Speaker 3:I'll keep you going another topic is you need to ensure that you have the training oversight as well. So that means if you're using the cro sops as a sponsor, you need to oversee what's included in the sop. So better review and approve those sops in the beginning, but throughout the clinical trial you need to get communicated about any SOP changes, and the other way around as well. If you want to push the CRO for your own sponsor SOPs to be used for your clinical trial, then obviously as a sponsor you must ensure that the cro team is trained appropriately for your sop.
Speaker 3:So we touched performance metrics, key performance indicators. So there is a lot of monitoring. Beside the usual clinical monitoring. It's more meant like tracking of of activities happening and issues happening, risks identified for your clinical trial, and this is leading to your audit plan. So this is also part of vendor oversight, to ensure that the vendor is being qualified initially but audited from time to time, dependent on the risk score of the vendor throughout your clinical trial. So hopefully we touched all the topics of vendor oversight only on a high level.
Speaker 3:But at least it should guide the topics you need to think about yeah, that was great, jessica.
Speaker 2:There's a lot there. I'm sure we could do like a micro episode on each one of those topics that you outlined, and probably more, no doubt, um, it does sound, does sound like there's a lot there, a lot that people have to consider. Are there, like, technology solutions in place that help people get to grips with this? Obviously, there's process involved that you talked about here too, but, just like with everything, does tech have a part to play here? If so, could you talk to us a little bit about that? I'm coming from the biased tech angle here, so I always throw in another technology related question.
Speaker 3:No worries at all. Yes, for sure, there are already some vendors providing you technology to set up a robust risk assessment for your clinic as well. There are vendors providing technical solutions for the vendor selection process, but also when it comes to centralized monitoring, tracking of your matrices, even communication ways, pushing notifications, visualization of your metrics, issue escalations.

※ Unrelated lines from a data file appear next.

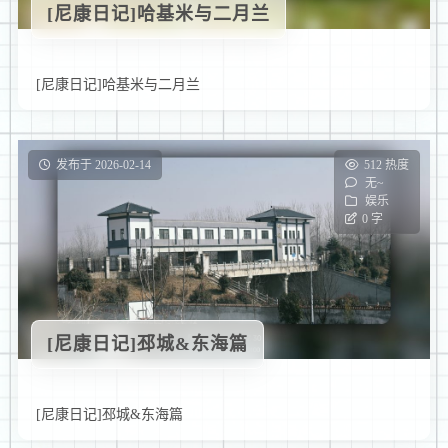
[尼康日记]哈基米与二月兰
[尼康日记]哈基米与二月兰
发布于 2026-02-14
512 热度
无~
娱乐
0 字
[尼康日记]邳城&东海篇
[尼康日记]邳城&东海篇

All these kind of activities can be supported by technology. Yes, and there are various vendors out there.
Speaker 2:Understood. What about on the people side of things then? Whose responsibility? Is it sponsor side for vendor oversight, or is it everybody's responsibility? Does it sit within one function, for example?
Speaker 3:well, I give you the the legal response. It depends by lawyers, right? Um, it depends on the company structure you have in place. Um, all right, so it can be um. Decentralized, meaning a vendor contracted by clinical operations is overseen by event. Clinical operations functions typically the clinical project manager um, if you think about a drug safety vendor, um then obviously this vendor would be overseen by the drug safety manager.
Speaker 2:Right Understood.
Speaker 3:This is the decentralized approach, but there are also centralized approaches with more or less the midsize to big pharma probably, where you have already clinical outsourcing managers who are overseeing the vendor performance in general but being supported by the functional area experts like the clinical project manager and the drug safety manager. But they are providing input to the status quo and the requirements and the clinical outsourcing manager is somebody who's in direct contact, is the primary contact for the CROs and is driving the oversight activities.
Speaker 2:Very clear Yep, you qualified the answer. It depends. You qualified the answer it depends. That was good, all right. So another. This is a hot topic. There's a lot of coverage about this Every conference, lots on LinkedIn. It's the upcoming ICH E6 R3 guidance and the new emphasis it puts on the topic of sponsor oversight. Could you just give us a few highlights from the proposed guidance for our audience members who perhaps didn't look on beyond just the headline that there will be some new guidance?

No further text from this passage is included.